Page images and extracted text
++++++++++++++++++++
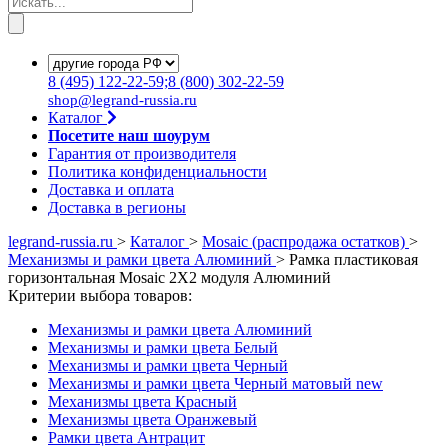
8
(495)
122-22-59;8
(800)
302-22-59
shop@legrand-russia.ru
Каталог
Посетите наш шоурум
Гарантия от производителя
Политика конфиденциальности
Доставка и оплата
Доставка в регионы
legrand-russia.ru
>
Каталог
>
Mosaic (распродажа остатков)
>
Механизмы и рамки цвета Алюминий
>
Рамка пластиковая
горизонтальная Mosaic 2Х2 модуля Алюминий
Критерии выбора товаров:
Механизмы и рамки цвета Алюминий
Механизмы и рамки цвета Белый
Механизмы и рамки цвета Черный
Механизмы и рамки цвета Черный матовый new
Механизмы цвета Красный
Механизмы цвета Оранжевый
Рамки цвета Антрацит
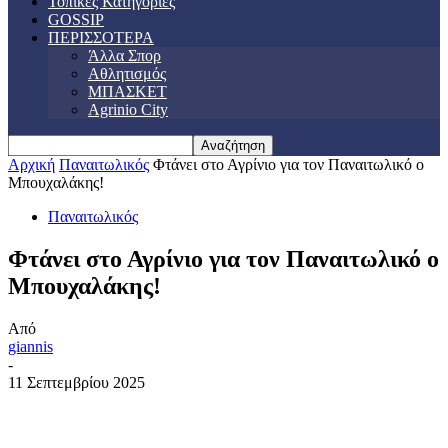
Τοπικές Κατηγορίες
GOSSIP
ΠΕΡΙΣΣΟΤΕΡΑ
Άλλα Σπορ
Αθλητισμός
ΜΠΑΣΚΕΤ
Agrinio City
Αρχική
Παναιτωλικός
Φτάνει στο Αγρίνιο για τον Παναιτωλικό ο
Μπουχαλάκης!
Παναιτωλικός
Φτάνει στο Αγρίνιο για τον Παναιτωλικό ο
Μπουχαλάκης!
Από
giannis
-
11 Σεπτεμβρίου 2025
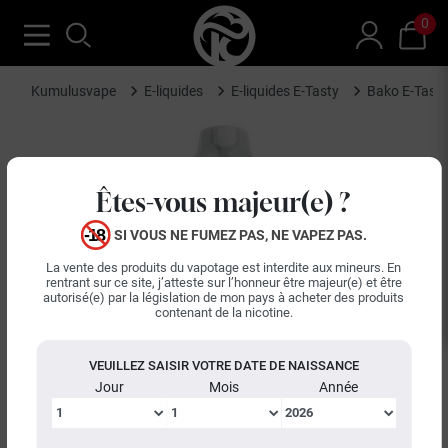
0
Kumulusvape
E-liquides
E-liquides E-Tasty
Bako E-Tast
Êtes-vous majeur(e) ?
SI VOUS NE FUMEZ PAS, NE VAPEZ PAS.
La vente des produits du vapotage est interdite aux mineurs. En
rentrant sur ce site, j’atteste sur l’honneur être majeur(e) et être
autorisé(e) par la législation de mon pays à acheter des produits
contenant de la nicotine.
VEUILLEZ SAISIR VOTRE DATE DE NAISSANCE
Jour
Mois
Année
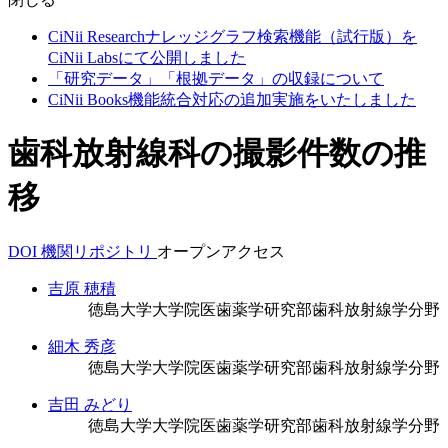
CiNii Researchナレッジグラフ検索機能（試行版）を
CiNii Labsにて公開しました
「研究データ」「根拠データ」の収録について
CiNii Books機能統合対応の追加実施をいたしました
歯科放射線科の撮影件数の推
移
DOI
機関リポジトリ
オープンアクセス
吉原 穂積
徳島大学大学院医歯薬学研究部歯科放射線学分野
細木 秀彦
徳島大学大学院医歯薬学研究部歯科放射線学分野
吉田 みどり
徳島大学大学院医歯薬学研究部歯科放射線学分野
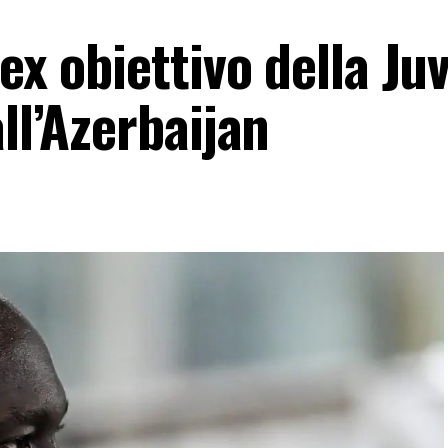
ex obiettivo della Juv
ll’Azerbaijan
++++++++++++++++++++
- [Task instructions]
From the line containing "Êtes-vous majeur(e) ?" to the final line of the entries, both included, transcribe every line exactly, omit the pictures, and add nothing more.

- [Result for this exercise]
Êtes-vous majeur(e) ?
SI VOUS NE FUMEZ PAS, NE VAPEZ PAS.
La vente des produits du vapotage est interdite aux mineurs. En
rentrant sur ce site, j’atteste sur l’honneur être majeur(e) et être
autorisé(e) par la législation de mon pays à acheter des produits
contenant de la nicotine.
VEUILLEZ SAISIR VOTRE DATE DE NAISSANCE
Jour
Mois
Année
CiNii Researchナレッジグラフ検索機能（試行版）を
CiNii Labsにて公開しました
「研究データ」「根拠データ」の収録について
CiNii Books機能統合対応の追加実施をいたしました
歯科放射線科の撮影件数の推
移
DOI
機関リポジトリ
オープンアクセス
吉原 穂積
徳島大学大学院医歯薬学研究部歯科放射線学分野
細木 秀彦
徳島大学大学院医歯薬学研究部歯科放射線学分野
吉田 みどり
徳島大学大学院医歯薬学研究部歯科放射線学分野
ex obiettivo della Juv
ll’Azerbaijan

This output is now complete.